Dans une lettre à votre épouse, la comédienne Minna Planer, vous écrivez:

«Ce n’est pas moi qui l’ait (la jument) pour monter, c’est elle qui m’a pour chasser les mouches. […] Bientôt, je devrai remplacer la cravache par une tapette à mouche.»

Mais vous appréciez ces promenades équestres sur le Rigi, vers le mont Pilate et à Seelisberg. Parfois, vous retrouvez le cocher Alois Z’Graggen et écoutez ses récits sur les sorties au Gothard. Ou vous rendez visite au peintre paysagiste Jakob Josef Zelger, qui a son atelier dans le jardin de l’hôtel, et qui compte parmi sa clientèle des personnalités aussi célèbres que la reine Victoria d’Angleterre.


Vous avez besoin de compagnie et exercez sur les autres une sorte de fascination: ils écoutent, subjugués, vos monologues sur votre vision d’une œuvre globale alliant poésie, musique et mise en scène. Votre musique a le même effet hypnotique sur votre entourage.

Votre ami Franz Liszt vous envoie, en vue d’échanger des idées musicales, un jeune compositeur de 24 ans du nom de Felix Draeseke, avec qui vous discutez lors de longues promenades à pied ou à cheval.

D’ailleurs, une sortie équestre est prévue cet après-midi, raison pour laquelle vous lui faites parvenir ce matin la note suivante: «Très cher! Par ce temps merveilleux, je vous dois une revanche et vous invite donc à une promenade à cheval sur le Pilate. Rejoignez-moi bientôt.»

En ce moment, vous êtes cependant devant votre piano à queue depuis déjà six bonnes heures et composez avec plus de concentration que jamais. On frappe à la porte et, juste après, Felix Draeseke se tient en tenue de cavalier dans votre chambre. «Attendez un instant, lui demandez-vous, je termine le rôle de Tristan.» Felix Draeseke s’exclame: «Je ne veux pas rater ça», et il vous regarde écrire les dernières mesures et faire disparaître le leitmotiv du début dans le puissant accord final.

Il est 16h30. Vous venez d’achever un chef-d’œuvre de la musique romantique qui influencera considérablement de nombreux contemporains et compositeurs.

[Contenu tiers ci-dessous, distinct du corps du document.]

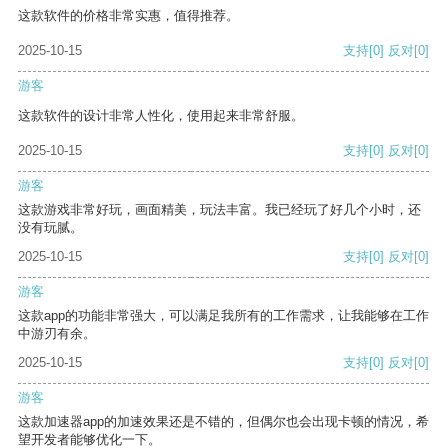
这款软件的价格非常实惠，值得推荐。
2025-10-15
支持
[0]
反对
[0]
游客
这款软件的设计非常人性化，使用起来非常舒服。
2025-10-15
支持
[0]
反对
[0]
游客
这款游戏非常好玩，画面精美，玩法丰富。我已经玩了好几个小时，还
没有玩腻。
2025-10-15
支持
[0]
反对
[0]
游客
这款app的功能非常强大，可以满足我所有的工作需求，让我能够在工作
中游刃有余。
2025-10-15
支持
[0]
反对
[0]
游客
这款加速器app的加速效果还是不错的，但偶尔也会出现卡顿的情况，希
望开发者能够优化一下。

Vos innovations en matière d’harmonie seront pionnières pour la musique moderne. Malheureusement, en raison de sa complexité musicale, «Tristan et Yseult» est d’abord considéré comme impossible à mettre en scène.

Grâce à l’aide de votre grand mécène le roi Louis II, également client du Schweizerhof, l’opéra peut enfin être créé le 10 juin 1865 au théâtre national et royal de la cour à Munich, sous la direction de Hans von Bülow. C’est un triomphe!

Quelques jours plus tard, vous apprenez que l’exceptionnel Tristan, votre jeune ami chanteur Ludwig Schnorr von Carolsfeld, est subitement décédé à seulement 29 ans.

Depuis, le rôle de Tristan est considéré comme «meurtrier» parmi les chanteurs.